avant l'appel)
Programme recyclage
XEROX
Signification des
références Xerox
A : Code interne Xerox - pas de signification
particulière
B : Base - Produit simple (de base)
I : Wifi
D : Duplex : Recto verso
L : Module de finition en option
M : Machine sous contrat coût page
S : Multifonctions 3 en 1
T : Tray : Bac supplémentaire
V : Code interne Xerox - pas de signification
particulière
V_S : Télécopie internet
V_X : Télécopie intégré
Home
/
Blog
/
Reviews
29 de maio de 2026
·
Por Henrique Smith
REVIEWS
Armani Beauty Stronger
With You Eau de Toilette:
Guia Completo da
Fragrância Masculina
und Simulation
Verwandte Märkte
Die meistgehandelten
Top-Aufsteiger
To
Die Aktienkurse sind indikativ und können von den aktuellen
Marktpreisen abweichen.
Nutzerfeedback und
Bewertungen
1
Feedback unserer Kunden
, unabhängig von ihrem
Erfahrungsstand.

__________________________________________________

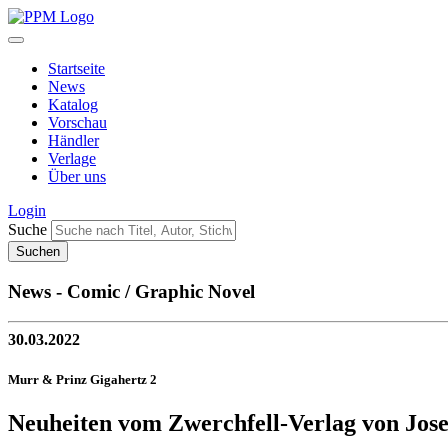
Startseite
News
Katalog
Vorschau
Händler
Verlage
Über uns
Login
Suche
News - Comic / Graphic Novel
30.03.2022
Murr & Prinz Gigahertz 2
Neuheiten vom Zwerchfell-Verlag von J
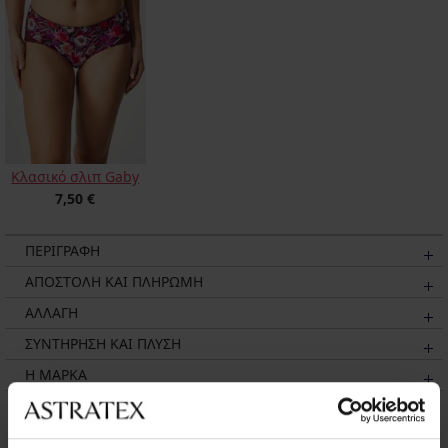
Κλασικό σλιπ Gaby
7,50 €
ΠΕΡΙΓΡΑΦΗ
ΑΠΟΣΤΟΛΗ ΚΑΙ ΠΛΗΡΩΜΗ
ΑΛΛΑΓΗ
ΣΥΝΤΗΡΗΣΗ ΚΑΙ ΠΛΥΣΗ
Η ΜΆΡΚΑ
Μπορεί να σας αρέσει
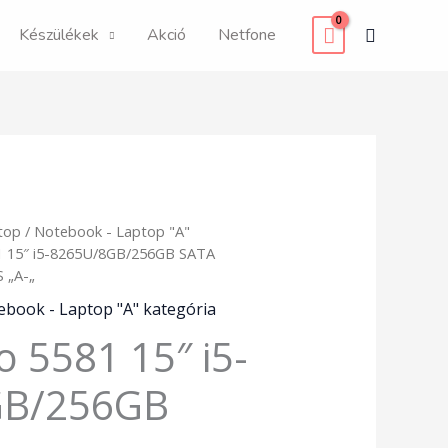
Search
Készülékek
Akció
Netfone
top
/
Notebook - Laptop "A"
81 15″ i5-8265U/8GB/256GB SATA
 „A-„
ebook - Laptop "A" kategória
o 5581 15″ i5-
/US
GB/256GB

__________________________________________________

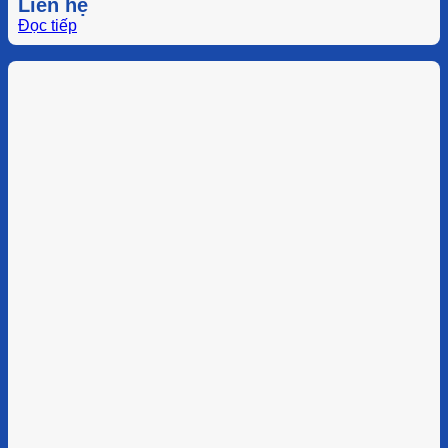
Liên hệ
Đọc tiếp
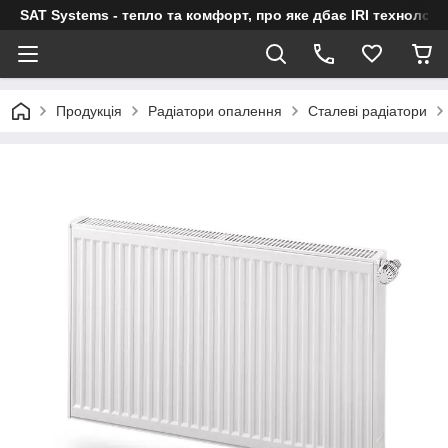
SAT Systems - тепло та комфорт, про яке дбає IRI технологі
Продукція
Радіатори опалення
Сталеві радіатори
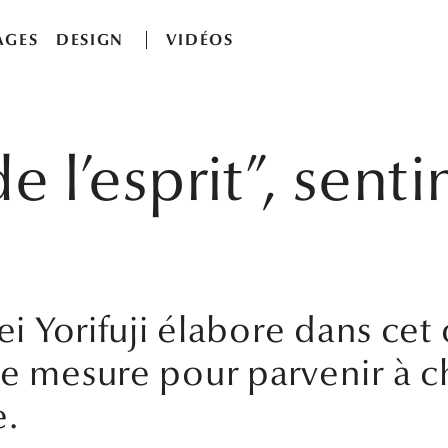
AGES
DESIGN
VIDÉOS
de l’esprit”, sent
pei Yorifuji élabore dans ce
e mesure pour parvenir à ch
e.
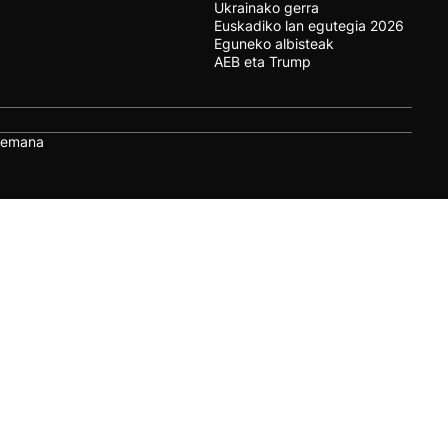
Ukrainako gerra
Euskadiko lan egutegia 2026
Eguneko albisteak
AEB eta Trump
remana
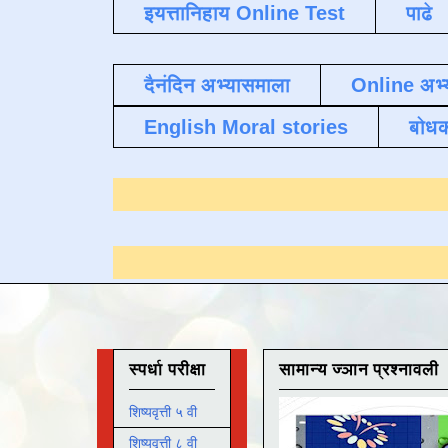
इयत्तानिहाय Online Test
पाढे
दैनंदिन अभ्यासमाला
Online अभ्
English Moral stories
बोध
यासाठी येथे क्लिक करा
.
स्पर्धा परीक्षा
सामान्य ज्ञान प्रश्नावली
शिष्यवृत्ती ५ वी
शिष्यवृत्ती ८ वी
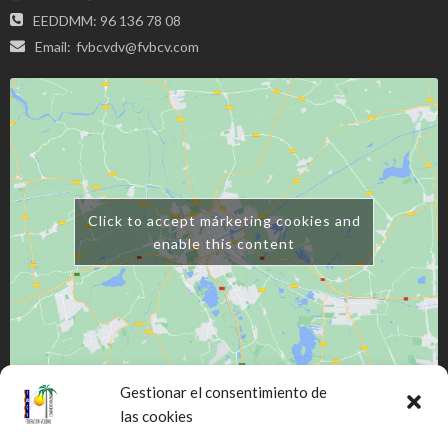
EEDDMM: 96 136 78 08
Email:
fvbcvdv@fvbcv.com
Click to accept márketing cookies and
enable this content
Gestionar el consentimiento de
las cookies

__________________________________________________

THE PROBLEM →
Without the pictures, set down the lines above from the line with "SAT Systems - тепло" up to and including the line with "las cookies" exactly as they stand.

TASK ANSWER →
SAT Systems - тепло та комфорт, про яке дбає IRI технологі
Продукція
Радіатори опалення
Сталеві радіатори
AGES
DESIGN
VIDÉOS
de l’esprit”, sent
pei Yorifuji élabore dans ce
e mesure pour parvenir à ch
e.
Ukrainako gerra
Euskadiko lan egutegia 2026
Eguneko albisteak
AEB eta Trump
remana
इयत्तानिहाय Online Test
पाढे
दैनंदिन अभ्यासमाला
Online अभ्
English Moral stories
बोध
यासाठी येथे क्लिक करा
.
स्पर्धा परीक्षा
सामान्य ज्ञान प्रश्नावली
शिष्यवृत्ती ५ वी
शिष्यवृत्ती ८ वी
EEDDMM: 96 136 78 08
Email:
fvbcvdv@fvbcv.com
Click to accept márketing cookies and
enable this content
Gestionar el consentimiento de
las cookies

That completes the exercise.